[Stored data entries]
+ + + +

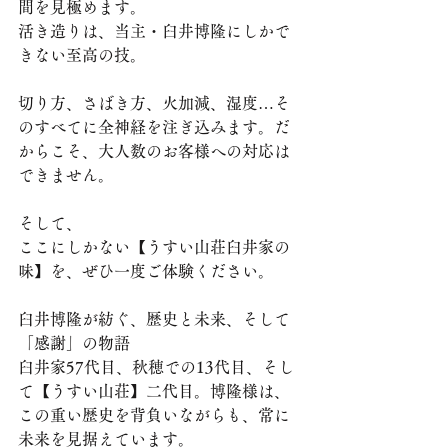
間を見極めます。
活き造りは、当主・臼井博隆にしかで
きない至高の技。
切り方、さばき方、火加減、湿度…そ
のすべてに全神経を注ぎ込みます。だ
からこそ、大人数のお客様への対応は
できません。
そして、
ここにしかない【うすい山荘臼井家の
味】を、ぜひ一度ご体験ください。
臼井博隆が紡ぐ、歴史と未来、そして
「感謝」の物語
臼井家57代目、秋穂での13代目、そし
て【うすい山荘】二代目。博隆様は、
この重い歴史を背負いながらも、常に
未来を見据えています。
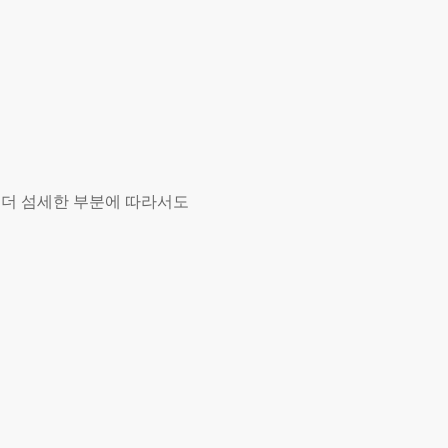
 더 섬세한 부분에 따라서도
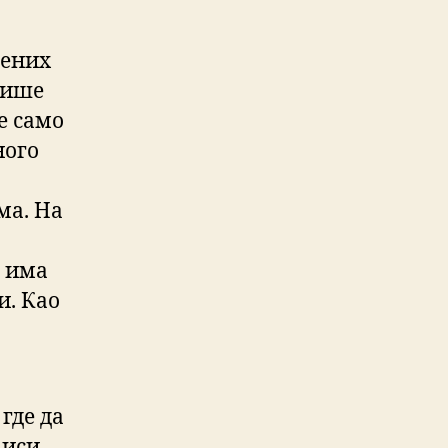
лених
више
ре само
ного
ма. На
а има
и. Као
где да
виси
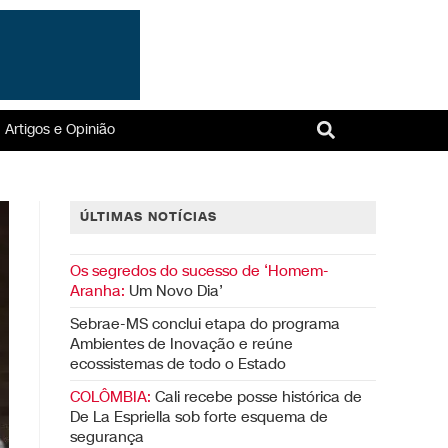
Artigos e Opinião
ÚLTIMAS NOTÍCIAS
Os segredos do sucesso de ‘Homem-
Aranha:
Um Novo Dia’
Sebrae-MS conclui etapa do programa
Ambientes de Inovação e reúne
ecossistemas de todo o Estado
COLÔMBIA:
Cali recebe posse histórica de
De La Espriella sob forte esquema de
segurança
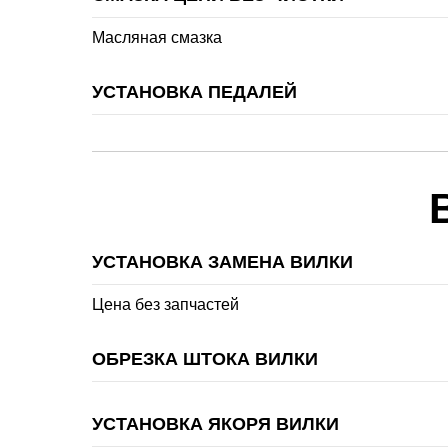
Масляная смазка
УСТАНОВКА ПЕДАЛЕЙ
УСТАНОВКА ЗАМЕНА ВИЛКИ
Цена без запчастей
ОБРЕЗКА ШТОКА ВИЛКИ
УСТАНОВКА ЯКОРЯ ВИЛКИ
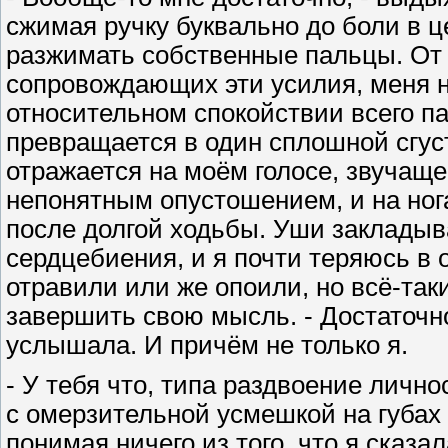
сжимая ручку буквально до боли в 
разжимать собственные пальцы. От 
сопровождающих эти усилия, меня на
относительном спокойствии всего па
превращается в один сплошной сгус
отражается на моём голосе, звучащем
непонятным опустошением, и на ног
после долгой ходьбы. Уши закладыва
сердцебиения, и я почти теряюсь в
отравили или же опоили, но всё-так
завершить свою мысль. - Достаточно 
услышала. И причём не только я.
- У тебя что, типа раздвоение личнос
с омерзительной усмешкой на губа
понимая ничего из того, что я сказал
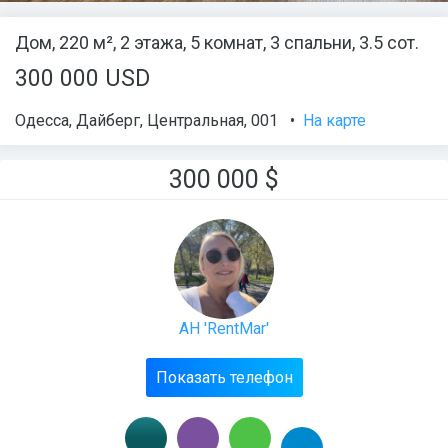
Дом, 220 м², 2 этажа, 5 комнат, 3 спальни, 3.5 сот.
300 000 USD
Одесса
,
Дайберг
,
Центральная
, 001
•
На карте
300 000
$
АН 'RentMar'
Показать телефон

+ + + +

• Directions for this task:
Each line with the word "ВИЛКИ" in the records above belongs in the result; copy all of them.

• Exercise answer:
УСТАНОВКА ЗАМЕНА ВИЛКИ
ОБРЕЗКА ШТОКА ВИЛКИ
УСТАНОВКА ЯКОРЯ ВИЛКИ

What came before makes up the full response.